◆ **What is needed**
From the entries that follow, list every line in which the string "Officer" appears.

Records for this task below:

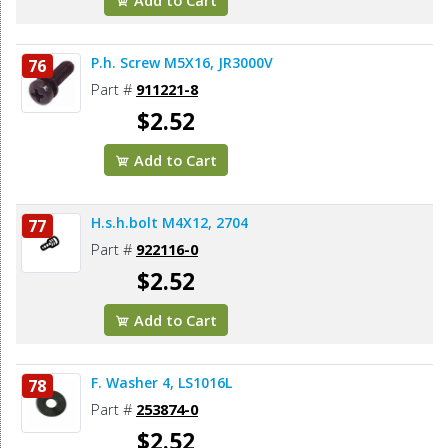
P.h. Screw M5X16, JR3000V
76
Part #
911221-8
$2.52
Add to Cart
H.s.h.bolt M4X12, 2704
77
Part #
922116-0
$2.52
Add to Cart
F. Washer 4, LS1016L
78
Part #
253874-0
$2.52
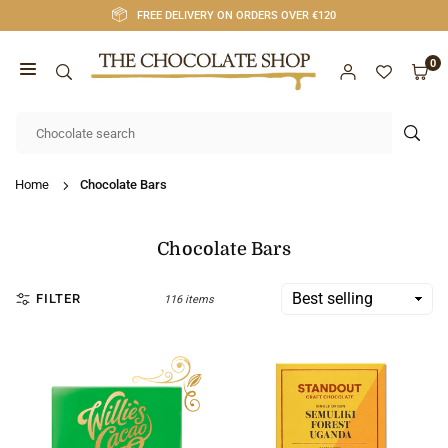
Skip
FREE DELIVERY ON ORDERS OVER €120
to
content
0
CHOCOLATE
SHOP
SUB
CORK
Home
Chocolate Bars
Chocolate Bars
FILTER
116 items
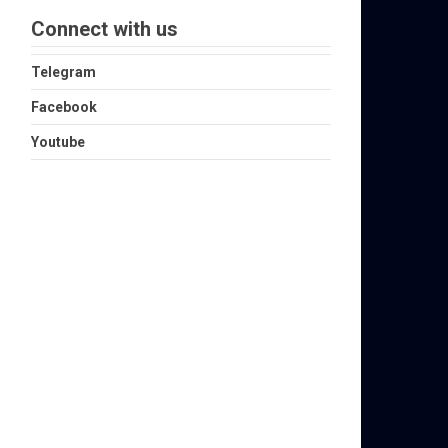
Connect with us
Telegram
Facebook
Youtube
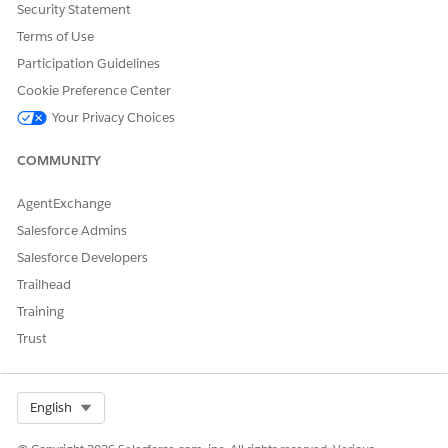
Security Statement
Terms of Use
Participation Guidelines
Cookie Preference Center
Your Privacy Choices
COMMUNITY
AgentExchange
Salesforce Admins
Salesforce Developers
Trailhead
Training
Trust
Select Org
English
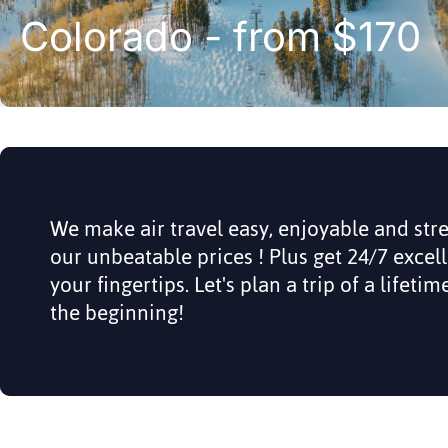
Colorado - from $170
We make air travel easy, enjoyable and str
our unbeatable prices ! Plus get 24/7 excel
your fingertips. Let's plan a trip of a lifeti
the beginning!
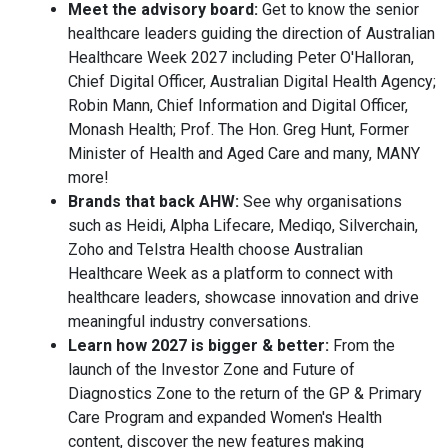
Meet the advisory board:
Get to know the senior
healthcare leaders guiding the direction of Australian
Healthcare Week 2027 including Peter O'Halloran,
Chief Digital Officer, Australian Digital Health Agency;
Robin Mann, Chief Information and Digital Officer,
Monash Health; Prof. The Hon. Greg Hunt, Former
Minister of Health and Aged Care and many, MANY
more!
Brands that back AHW:
See why organisations
such as Heidi, Alpha Lifecare, Mediqo, Silverchain,
Zoho and Telstra Health choose Australian
Healthcare Week as a platform to connect with
healthcare leaders, showcase innovation and drive
meaningful industry conversations.
Learn how 2027 is bigger & better:
From the
launch of the Investor Zone and Future of
Diagnostics Zone to the return of the GP & Primary
Care Program and expanded Women's Health
content, discover the new features making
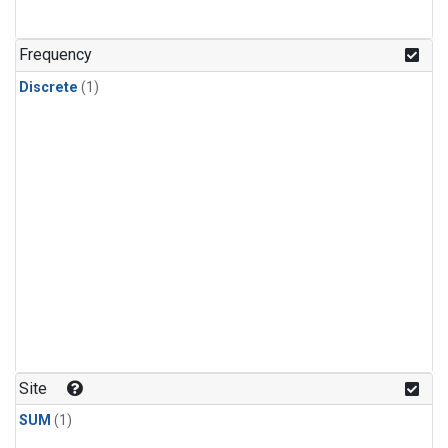
Frequency
Discrete
(1)
Site
SUM
(1)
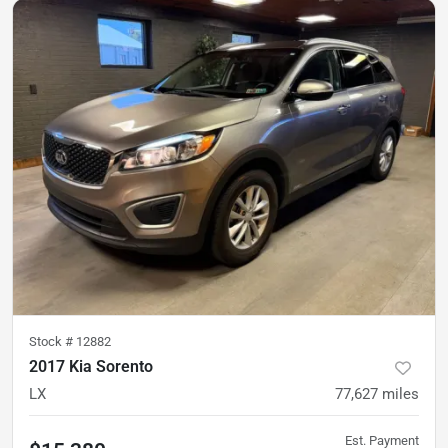
Stock #
12882
2017 Kia Sorento
LX
77,627
miles
Est. Payment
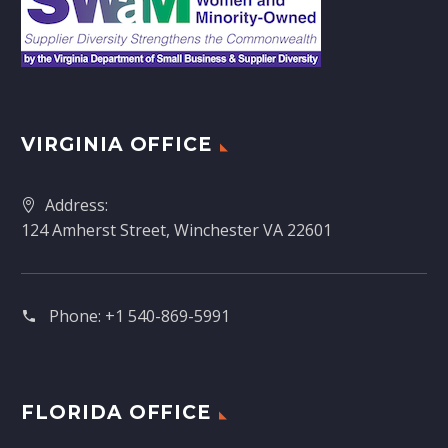
VIRGINIA OFFICE
Address:
124 Amherst Street, Winchester VA 22601
Phone:
+1 540-869-5991
FLORIDA OFFICE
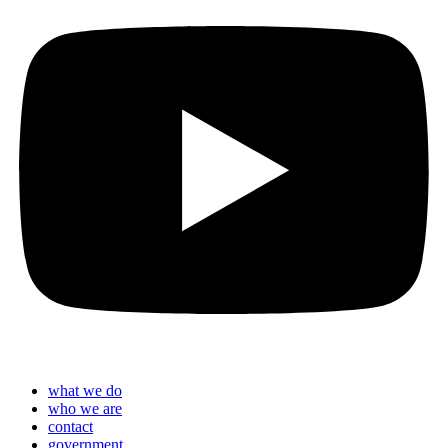
what we do
who we are
contact
government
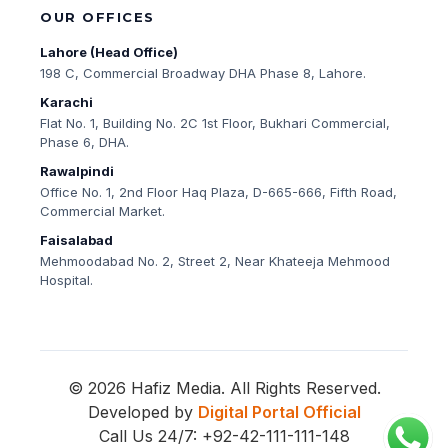
OUR OFFICES
Lahore (Head Office)
198 C, Commercial Broadway DHA Phase 8, Lahore.
Karachi
Flat No. 1, Building No. 2C 1st Floor, Bukhari Commercial,
Phase 6, DHA.
Rawalpindi
Office No. 1, 2nd Floor Haq Plaza, D-665-666, Fifth Road,
Commercial Market.
Faisalabad
Mehmoodabad No. 2, Street 2, Near Khateeja Mehmood
Hospital.
© 2026 Hafiz Media. All Rights Reserved.
Developed by
Digital Portal Official
Call Us 24/7: +92-42-111-111-148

End of Records for this task.

◆ **Response**
Chief Digital Officer, Australian Digital Health Agency;
Robin Mann, Chief Information and Digital Officer,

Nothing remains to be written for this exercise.